As with Carson, I hit transition in the tub. Something about being in water really progresses my labors. I started vocalizing much more loudly in the tub, and found it difficult to cope with some of the contractions.
Ben pulled out our labor ‘cue cards’, as he called them, and held them up for me on the edge of the tub. I loved this touch. It was great to be in the middle of an intense contraction and read the comforting words. (Things like: “Open”, “Breathe”, “Your body is not broken”, and “All for God’s glory.”) At my baby shower, my sisters-in-law had the guests write notes of encouragement. It was great to hear those little notes read over me.
Nora sat very low the final weeks of my pregnancy (-1 station, if that means anything to you!) and in labor her head was incredibly low.

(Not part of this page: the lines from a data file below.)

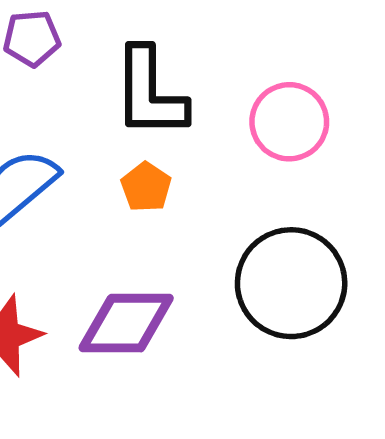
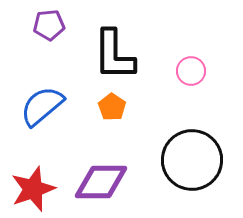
pink circle: (289, 122) -> (191, 71), size x0.7

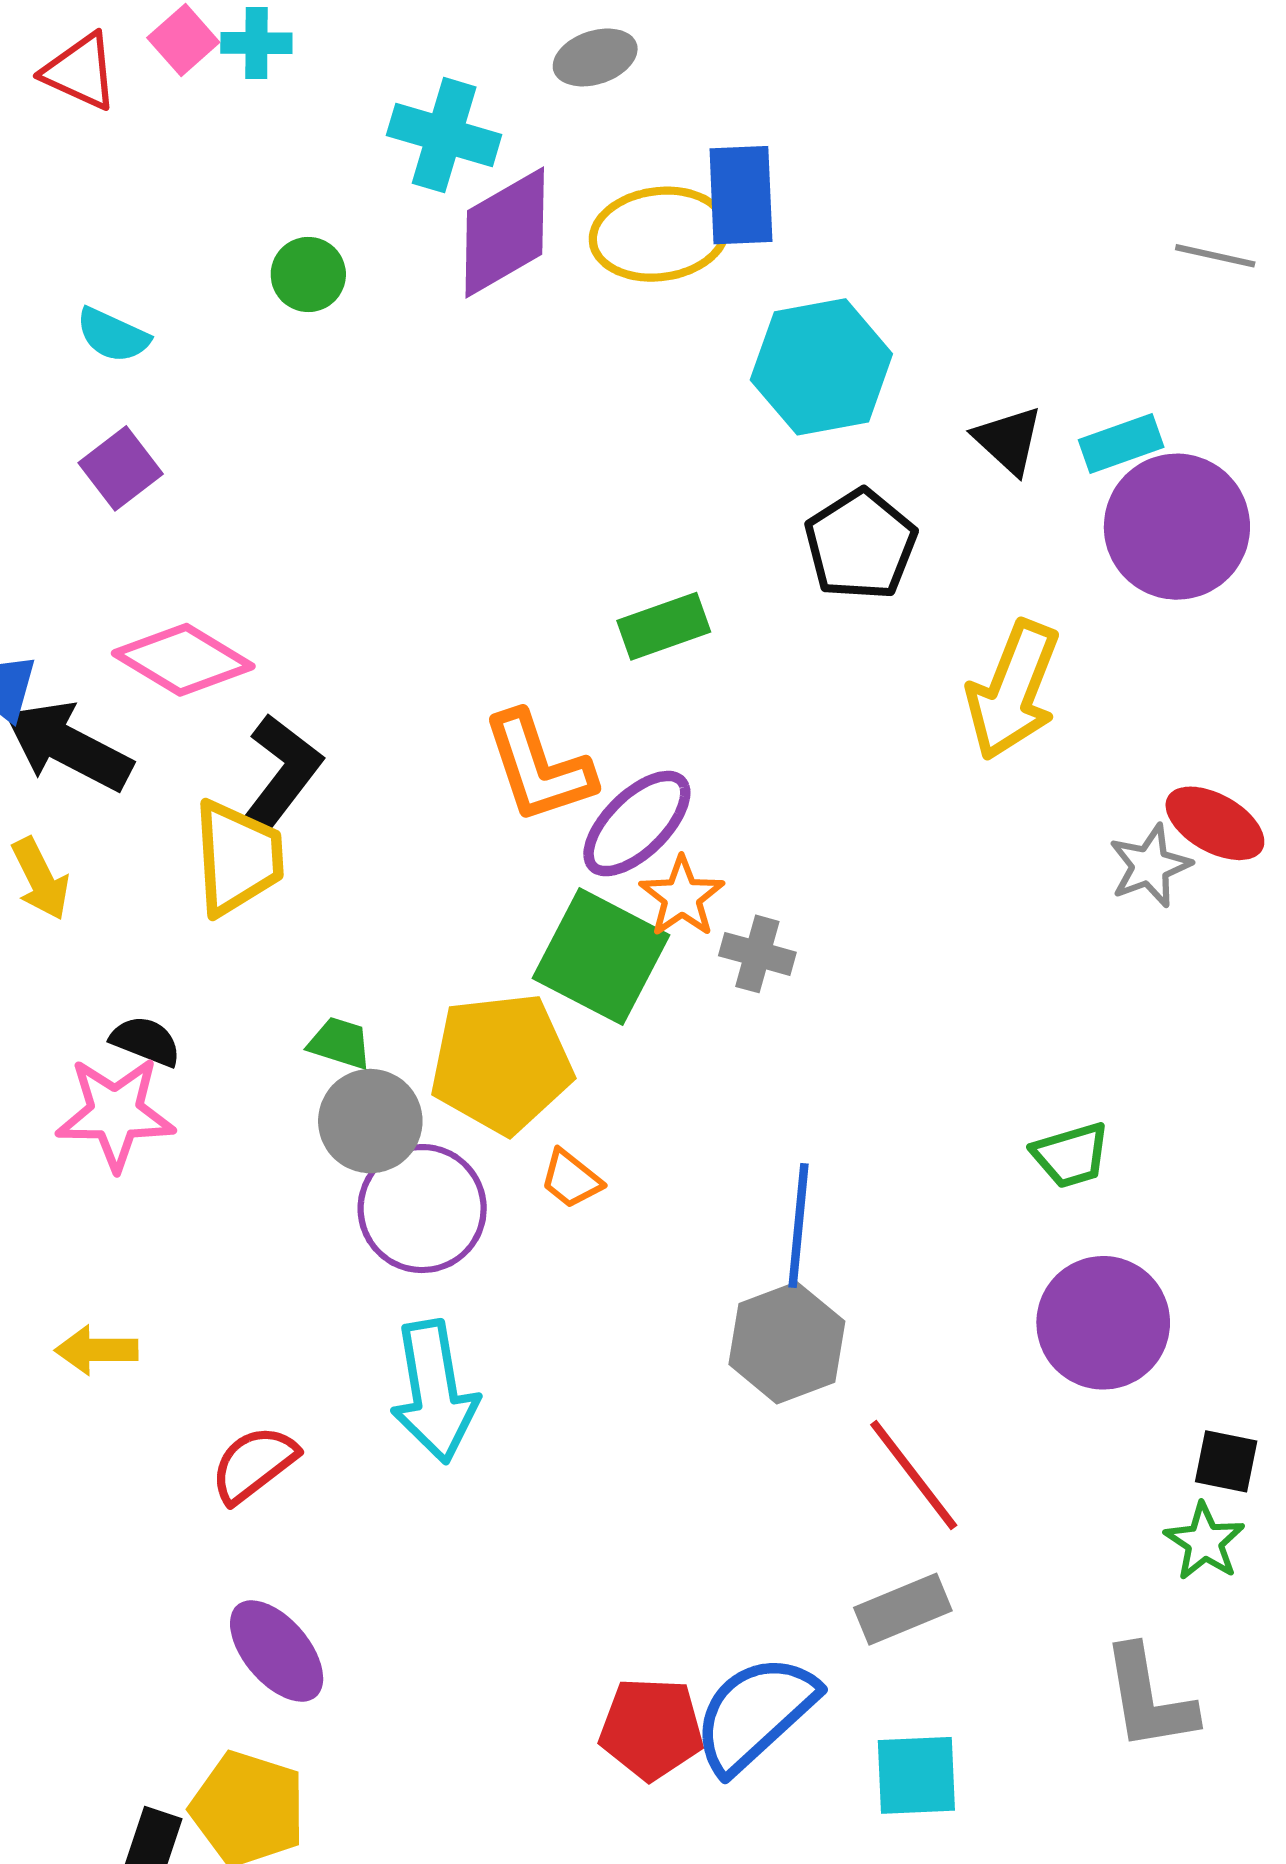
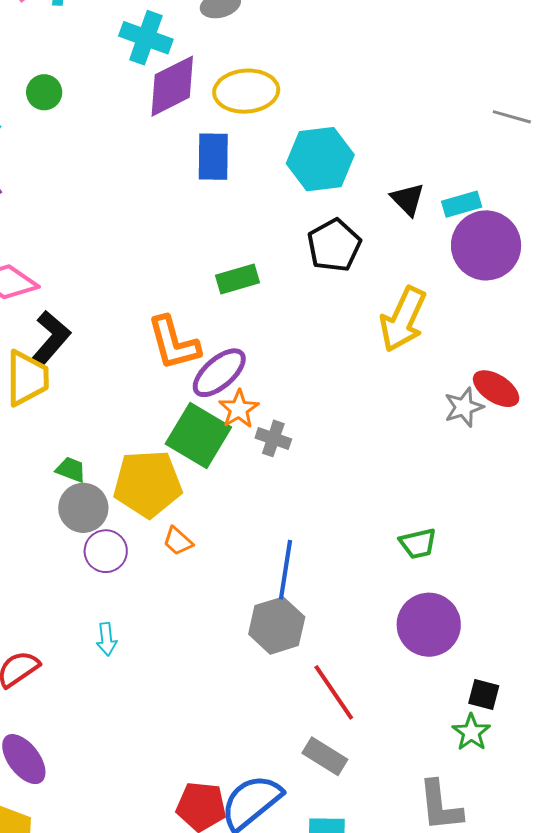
blue rectangle: (741, 195) -> (213, 157), moved
green circle: (308, 274) -> (44, 92), moved
purple circle: (422, 1209) -> (106, 551), size x0.7
cyan arrow: (434, 1392) -> (107, 639), size x0.5
gray rectangle: (903, 1609) -> (325, 756), turned 51

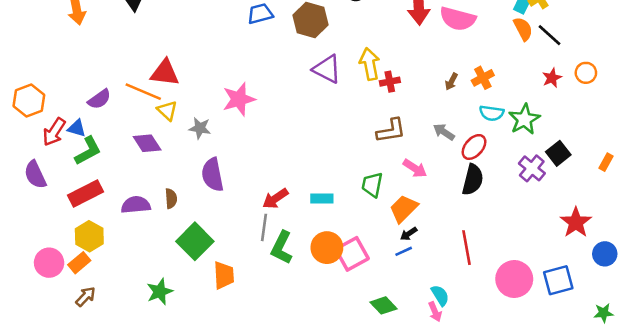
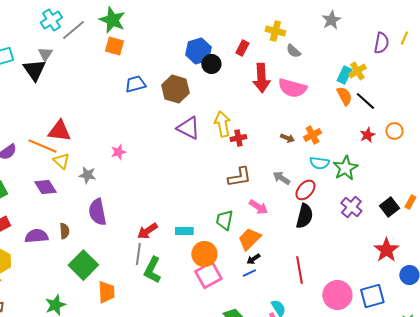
brown arrow: (451, 82) -> (287, 138), turned -96
pink star: (239, 99) -> (118, 152), size x0.6
black square: (558, 153) -> (389, 207), moved
orange circle: (327, 248) -> (204, 254), moved

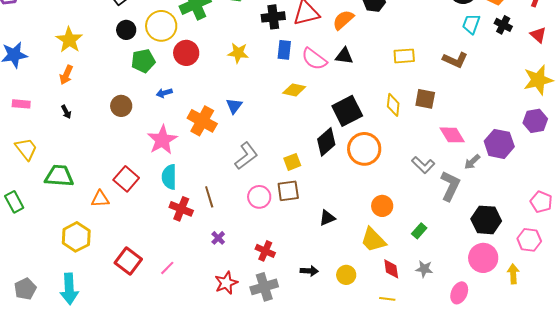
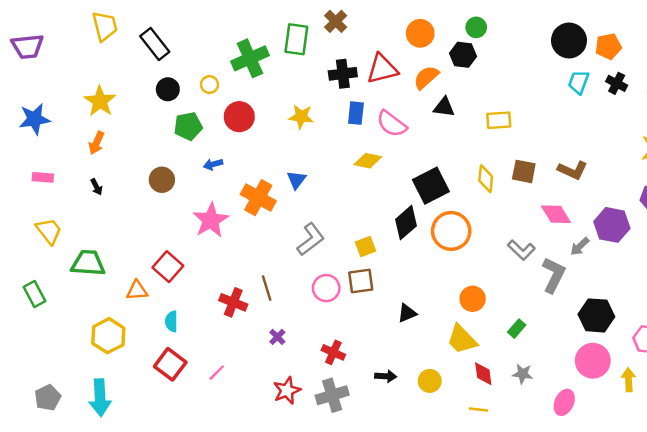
yellow circle: (161, 26) -> (210, 85), size x0.5
black triangle: (344, 56) -> (444, 107), moved
brown L-shape: (455, 60) -> (573, 170), moved
cyan semicircle: (169, 177) -> (171, 321), moved, size x0.7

In fact, cervical checks were difficult because the opening to my cervix was still behind her head. She was just trying to barrel her way out! Multiple times, someone would comment, “Mmm, she looks very low. Are you feeling lots of pressure?” And I would think, “YES I AM FEELING ALL THE PRESSURES!!!!!” The heat of the tub did help to manage this pressure, but eventually even the tub couldn’t work its magic.
I got out of the tub to use the restroom. And when I came out, I said I thought it was time to push.
And it was.
Pushing was the hardest part of Carson’s birth, and so this one. Because I was so afraid of the pain, I know I held back. Though I only pushed for 30 minutes (only!?) the work was much more intense. As it turns out, Nora weighed a whole 9 ounces larger and measured a whole inch longer than Carson – so that explains the intensity! I remember thinking, “I wish they could just get her out of me.” I tried pushing on my own time, but just wasn’t finding the force I needed. We ended up directed pushing, which means that someone would count to 10 and I would push the entire time. A few pushes like that and Nora was born!
October 31, 2015
This birth was truly amazing. I have told several people it felt like a home birth in a hospital. The moment Nora was born I felt this amazing rush of oxytocin. I also loved being surrounded by an incredible birth team to share the experience. Something about marveling over birth in the presence of those who ‘get it’ is really special. We sat in that rush of emotions for quite a while. I was just amazed at how abundantly God provided during this labor. This birth was truly a powerful experience, and better than I thought it would be.
I think because the birth was so wonderful, the fact that I did experience a postpartum hemorrhage doesn’t seem as big and scary as it did at the beginning. Our midwife stayed incredibly calm when she discovered I was bleeding out and efficiently dealt with the complication. It wasn’t fun, and I’ll spare you those gory details. I’m beyond grateful that a blood transfusion was not needed and that I rebounded well. Praise God from whom all blessings flow!
As I write Nora’s story, as she sweetly sleeps on my chest, my heart is truly overflowing with thankfulness. I’m thankful to God for providing safety and protection. Thankful for the beautiful, natural birth we had. Thankful that my husband and I were brought closer together. Thankful for all the details I shared and those I haven’t found the words to share. Thankful for the strength that comes from being well supported. Thankful to God for His creation of birth and the ability to have such an active role in it.